Ahead of a meeting with the Ethiopian government on telecom privatisation, international telcos including MTN and Safaricom have expressed concerns regarding the country’s mobile money constraints and current unrest.
CEO of MTN Group, Ralph Mupita disclosed that although the company remains interested in the privatisation deal, there is the pertinent question of whether Ethiopia would include a mobile money license as part of its auction.
Also, Ralph pointed out that there are doubts about the willingness of international tower companies to take part in the transition to a diversified telecom sector.
Amid the ongoing conflict in Ethiopia’s Tigray region, Kenya’s Safaricom and Vodacom are keeping track of the escalating tensions before finalising their bids. This shows a reluctance from prospective operators due to the present tumultous situation in the northern part of the country.
Other telcos keeping an eye on developments around Ethiopia’s telecom sector include French telco, Orange as well as Etisalat.
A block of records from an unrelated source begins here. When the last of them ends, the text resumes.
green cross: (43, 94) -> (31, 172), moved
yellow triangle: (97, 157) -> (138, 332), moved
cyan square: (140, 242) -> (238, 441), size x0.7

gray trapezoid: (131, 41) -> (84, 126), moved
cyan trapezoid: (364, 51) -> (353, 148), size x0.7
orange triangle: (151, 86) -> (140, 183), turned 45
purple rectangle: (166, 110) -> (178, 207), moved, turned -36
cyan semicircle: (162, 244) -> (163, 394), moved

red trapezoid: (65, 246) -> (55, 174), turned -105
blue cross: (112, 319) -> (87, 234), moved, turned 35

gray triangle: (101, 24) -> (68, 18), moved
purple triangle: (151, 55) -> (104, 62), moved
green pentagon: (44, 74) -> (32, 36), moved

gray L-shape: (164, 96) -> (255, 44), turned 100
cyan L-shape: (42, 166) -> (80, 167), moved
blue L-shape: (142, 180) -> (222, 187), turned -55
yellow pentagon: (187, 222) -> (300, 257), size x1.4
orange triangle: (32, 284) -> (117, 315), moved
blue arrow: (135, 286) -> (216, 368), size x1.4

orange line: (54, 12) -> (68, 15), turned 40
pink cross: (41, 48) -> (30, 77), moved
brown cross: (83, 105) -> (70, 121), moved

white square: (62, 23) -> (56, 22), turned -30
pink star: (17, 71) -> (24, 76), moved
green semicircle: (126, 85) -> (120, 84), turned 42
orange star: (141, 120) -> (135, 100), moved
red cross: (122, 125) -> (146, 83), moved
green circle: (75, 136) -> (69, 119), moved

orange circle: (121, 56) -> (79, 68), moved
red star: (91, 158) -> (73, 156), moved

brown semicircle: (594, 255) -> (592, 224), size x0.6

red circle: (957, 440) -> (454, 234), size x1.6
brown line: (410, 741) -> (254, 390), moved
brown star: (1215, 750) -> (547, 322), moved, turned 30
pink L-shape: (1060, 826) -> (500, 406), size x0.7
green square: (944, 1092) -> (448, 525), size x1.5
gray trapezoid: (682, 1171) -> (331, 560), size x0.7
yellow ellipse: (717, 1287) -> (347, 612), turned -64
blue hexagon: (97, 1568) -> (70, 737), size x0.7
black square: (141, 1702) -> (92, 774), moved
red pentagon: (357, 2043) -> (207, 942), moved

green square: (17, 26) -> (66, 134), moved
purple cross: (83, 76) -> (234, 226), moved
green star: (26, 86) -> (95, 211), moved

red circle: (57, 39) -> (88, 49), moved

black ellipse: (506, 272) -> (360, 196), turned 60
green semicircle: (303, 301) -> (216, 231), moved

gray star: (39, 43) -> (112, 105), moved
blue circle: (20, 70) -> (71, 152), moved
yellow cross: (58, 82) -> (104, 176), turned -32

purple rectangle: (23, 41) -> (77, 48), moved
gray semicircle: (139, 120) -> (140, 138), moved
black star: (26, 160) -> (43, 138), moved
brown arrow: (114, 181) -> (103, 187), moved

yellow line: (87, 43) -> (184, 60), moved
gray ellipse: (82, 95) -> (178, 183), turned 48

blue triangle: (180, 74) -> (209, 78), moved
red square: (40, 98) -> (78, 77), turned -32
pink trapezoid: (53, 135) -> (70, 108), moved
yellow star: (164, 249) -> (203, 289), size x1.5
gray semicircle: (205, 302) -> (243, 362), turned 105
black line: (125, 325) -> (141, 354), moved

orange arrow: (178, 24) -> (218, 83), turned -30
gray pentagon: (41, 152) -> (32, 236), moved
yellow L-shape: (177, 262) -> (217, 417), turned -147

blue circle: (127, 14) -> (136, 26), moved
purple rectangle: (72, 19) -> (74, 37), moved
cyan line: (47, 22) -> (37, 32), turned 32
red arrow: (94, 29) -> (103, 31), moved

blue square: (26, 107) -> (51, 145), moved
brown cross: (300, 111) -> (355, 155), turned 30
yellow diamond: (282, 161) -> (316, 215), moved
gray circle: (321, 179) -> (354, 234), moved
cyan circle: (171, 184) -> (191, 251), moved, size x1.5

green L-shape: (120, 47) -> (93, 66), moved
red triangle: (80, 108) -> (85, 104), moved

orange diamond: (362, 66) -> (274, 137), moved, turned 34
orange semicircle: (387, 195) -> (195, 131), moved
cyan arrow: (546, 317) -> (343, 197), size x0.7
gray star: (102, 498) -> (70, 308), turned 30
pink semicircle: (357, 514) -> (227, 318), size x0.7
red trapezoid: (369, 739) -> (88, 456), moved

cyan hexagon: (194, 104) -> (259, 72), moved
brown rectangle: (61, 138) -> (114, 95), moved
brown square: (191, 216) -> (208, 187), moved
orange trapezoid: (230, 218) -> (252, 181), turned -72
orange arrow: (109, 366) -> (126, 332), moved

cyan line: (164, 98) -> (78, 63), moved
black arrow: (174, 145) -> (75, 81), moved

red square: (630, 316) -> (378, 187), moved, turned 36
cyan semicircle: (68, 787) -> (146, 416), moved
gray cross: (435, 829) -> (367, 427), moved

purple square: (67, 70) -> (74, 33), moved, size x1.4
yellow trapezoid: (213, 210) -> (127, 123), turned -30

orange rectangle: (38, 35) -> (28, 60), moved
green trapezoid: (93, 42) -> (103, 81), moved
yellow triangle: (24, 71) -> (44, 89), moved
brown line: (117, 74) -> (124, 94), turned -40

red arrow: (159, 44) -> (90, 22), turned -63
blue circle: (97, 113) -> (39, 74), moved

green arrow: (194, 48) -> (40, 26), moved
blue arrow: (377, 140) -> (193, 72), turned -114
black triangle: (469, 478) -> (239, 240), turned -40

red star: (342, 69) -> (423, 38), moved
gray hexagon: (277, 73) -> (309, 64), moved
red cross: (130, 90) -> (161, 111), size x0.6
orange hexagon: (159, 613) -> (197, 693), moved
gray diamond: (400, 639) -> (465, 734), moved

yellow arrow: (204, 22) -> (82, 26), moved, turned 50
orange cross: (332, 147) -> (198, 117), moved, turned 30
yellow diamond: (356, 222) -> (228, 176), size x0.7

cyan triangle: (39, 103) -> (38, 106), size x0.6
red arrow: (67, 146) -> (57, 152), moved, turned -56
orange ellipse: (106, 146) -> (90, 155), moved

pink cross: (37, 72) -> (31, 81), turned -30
The caution by mobile network operators comes after the Ethiopian Communications Authority (ECA) revealed last month that two multinational telecom companies would be granted licenses to commence operations by April 2021.
Ethiopia’s telecom privatisation plan has, however, been prolonged so far, with the process lasting almost a year since the government made its intention known to the public.
Mobile Money Constraints Worry Telcos
Telecom operators are sceptical about the Ethiopian government’s position on the mobile money aspect of its license.
Mobile money is rarely used in Ethiopia, with the leading mobile money service M-Birr only serving about 1.2 million subscribers – a paltry 1% of the 115 million people in the country.
MTN and Safaricom are among the telcos seeking to enter the Ethiopian telecom market and operate two of the biggest mobile money platforms in Africa. MTN runs its MoMo service while Safaricom’s M-Pesa is the largest mobile money platform on the continent.
That said, the two telcos will be looking to cater to the large number of Ethiopians who are not subscribed to any mobile money service.
In April this year, the National Bank of Ethiopia (NBE) issued a directive opening up mobile money services to mobile operators in the country, but with a constraining clause – only the government is allowed to hold more than 20% of the shares of any licensed mobile money service provider.
Knowing that this would put every mobile money service under the government’s control, telcos are seeking clarity on the mobile money regulations governing the ECA’s privatisation license.
Tower Companies May be Refused Entry
Ethiopia’s only network provider, Ethio Telecom has clearly stated that it is firmly against the entry of foreign telecom infrastructure companies into the country. This means tower companies such as IHS holdings and Helios Towers could be denied access to installing communication equipment in Ethiopia.
In a complaint letter to the government through the ECA, Ethio telecom argued that it has expended billions of dollars on telecom infrastructure across the country in recent years.
The telco added that it plans to leverage the forthcoming privatisation by renting already existing towers to incoming operators.
Going by Ethio’s stance, newly entering telcos may be compelled to rent towers which have been set up by the telecom monopoly over the years. MTN and other operators could view this as too stringent for their operations in Ethiopia.
Political Instability Poses a Major Risk to Telco Investments
Telecom companies are also concerned about how political tensions in Ethiopia could stifle investments in the country’s telecom sector.
Ethiopia’s Tigray is currently in a state of turmoil, brought about by the region’s defiance of Prime Minister Abiy Ahmed’s administration. Tigray’s decision to proceed with elections despite the government’s ban has fuelled tensions in the region.
Abiy Ahmed, who won last year’s Nobel Peace Prize, has directed all civilian residents of Tigray to vacate the warzone zone in anticipation of a full-blown military attack against rebel forces. Hundreds of people have reportedly been killed during the unrest.
The government has shut down all internet connection within the region, as it is accustomed to doing every time there is an uproar in the country.
All these are factors which could make Ethiopia a volatile market for investors. Telecom facilities might easily be vandalised during times of uprising and operators may be forced to shut down internet repeatedly or face severe sanctions.
Going forward, it remains to be seen whether some network providers would pull the plug on their bids to operate in Ethiopia’s telecom sector. Meanwhile, Ethiopia’s minister in charge of the privatisation deal, Eyob Tekalign has stated that “there is nothing of concern at all.”